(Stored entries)
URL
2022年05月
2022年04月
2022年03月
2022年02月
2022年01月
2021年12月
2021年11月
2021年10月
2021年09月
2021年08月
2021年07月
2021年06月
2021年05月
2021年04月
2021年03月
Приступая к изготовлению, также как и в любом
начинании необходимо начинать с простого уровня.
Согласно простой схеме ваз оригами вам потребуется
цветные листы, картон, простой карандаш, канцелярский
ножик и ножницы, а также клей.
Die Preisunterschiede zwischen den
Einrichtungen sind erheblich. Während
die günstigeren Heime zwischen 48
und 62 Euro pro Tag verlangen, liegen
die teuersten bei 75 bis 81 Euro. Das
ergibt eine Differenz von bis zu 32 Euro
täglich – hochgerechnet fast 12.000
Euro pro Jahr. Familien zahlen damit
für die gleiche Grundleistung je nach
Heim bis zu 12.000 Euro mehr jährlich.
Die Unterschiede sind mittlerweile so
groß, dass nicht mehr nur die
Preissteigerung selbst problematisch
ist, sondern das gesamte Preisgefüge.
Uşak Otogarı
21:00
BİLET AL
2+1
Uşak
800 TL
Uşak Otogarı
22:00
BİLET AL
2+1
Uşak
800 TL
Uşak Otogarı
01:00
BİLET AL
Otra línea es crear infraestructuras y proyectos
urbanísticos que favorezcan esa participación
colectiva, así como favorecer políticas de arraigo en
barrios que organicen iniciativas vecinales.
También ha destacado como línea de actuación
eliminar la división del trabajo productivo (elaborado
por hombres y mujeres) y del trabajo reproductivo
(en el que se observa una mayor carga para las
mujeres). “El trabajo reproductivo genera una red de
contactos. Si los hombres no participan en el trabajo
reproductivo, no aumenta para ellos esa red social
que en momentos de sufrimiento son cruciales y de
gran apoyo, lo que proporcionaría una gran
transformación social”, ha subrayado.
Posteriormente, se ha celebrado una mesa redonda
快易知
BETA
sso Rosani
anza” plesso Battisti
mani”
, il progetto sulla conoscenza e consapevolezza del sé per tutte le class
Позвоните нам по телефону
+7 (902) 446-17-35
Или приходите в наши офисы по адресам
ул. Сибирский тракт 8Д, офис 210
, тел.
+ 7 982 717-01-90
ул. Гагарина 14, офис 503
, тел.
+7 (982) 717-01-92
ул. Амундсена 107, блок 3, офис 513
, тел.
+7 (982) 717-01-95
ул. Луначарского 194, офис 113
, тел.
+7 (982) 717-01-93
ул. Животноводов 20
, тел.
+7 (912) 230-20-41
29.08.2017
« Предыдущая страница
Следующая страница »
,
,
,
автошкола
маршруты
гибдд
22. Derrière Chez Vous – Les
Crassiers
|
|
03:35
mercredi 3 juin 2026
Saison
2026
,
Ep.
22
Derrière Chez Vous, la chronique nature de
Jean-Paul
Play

=== Requirement ===
Would you copy the data exactly as shown above?

=== Task output ===
URL
2022年05月
2022年04月
2022年03月
2022年02月
2022年01月
2021年12月
2021年11月
2021年10月
2021年09月
2021年08月
2021年07月
2021年06月
2021年05月
2021年04月
2021年03月
Приступая к изготовлению, также как и в любом
начинании необходимо начинать с простого уровня.
Согласно простой схеме ваз оригами вам потребуется
цветные листы, картон, простой карандаш, канцелярский
ножик и ножницы, а также клей.
Die Preisunterschiede zwischen den
Einrichtungen sind erheblich. Während
die günstigeren Heime zwischen 48
und 62 Euro pro Tag verlangen, liegen
die teuersten bei 75 bis 81 Euro. Das
ergibt eine Differenz von bis zu 32 Euro
täglich – hochgerechnet fast 12.000
Euro pro Jahr. Familien zahlen damit
für die gleiche Grundleistung je nach
Heim bis zu 12.000 Euro mehr jährlich.
Die Unterschiede sind mittlerweile so
groß, dass nicht mehr nur die
Preissteigerung selbst problematisch
ist, sondern das gesamte Preisgefüge.
Uşak Otogarı
21:00
BİLET AL
2+1
Uşak
800 TL
Uşak Otogarı
22:00
BİLET AL
2+1
Uşak
800 TL
Uşak Otogarı
01:00
BİLET AL
Otra línea es crear infraestructuras y proyectos
urbanísticos que favorezcan esa participación
colectiva, así como favorecer políticas de arraigo en
barrios que organicen iniciativas vecinales.
También ha destacado como línea de actuación
eliminar la división del trabajo productivo (elaborado
por hombres y mujeres) y del trabajo reproductivo
(en el que se observa una mayor carga para las
mujeres). “El trabajo reproductivo genera una red de
contactos. Si los hombres no participan en el trabajo
reproductivo, no aumenta para ellos esa red social
que en momentos de sufrimiento son cruciales y de
gran apoyo, lo que proporcionaría una gran
transformación social”, ha subrayado.
Posteriormente, se ha celebrado una mesa redonda
快易知
BETA
sso Rosani
anza” plesso Battisti
mani”
, il progetto sulla conoscenza e consapevolezza del sé per tutte le class
Позвоните нам по телефону
+7 (902) 446-17-35
Или приходите в наши офисы по адресам
ул. Сибирский тракт 8Д, офис 210
, тел.
+ 7 982 717-01-90
ул. Гагарина 14, офис 503
, тел.
+7 (982) 717-01-92
ул. Амундсена 107, блок 3, офис 513
, тел.
+7 (982) 717-01-95
ул. Луначарского 194, офис 113
, тел.
+7 (982) 717-01-93
ул. Животноводов 20
, тел.
+7 (912) 230-20-41
29.08.2017
« Предыдущая страница
Следующая страница »
,
,
,
автошкола
маршруты
гибдд
22. Derrière Chez Vous – Les
Crassiers
|
|
03:35
mercredi 3 juin 2026
Saison
2026
,
Ep.
22
Derrière Chez Vous, la chronique nature de
Jean-Paul
Play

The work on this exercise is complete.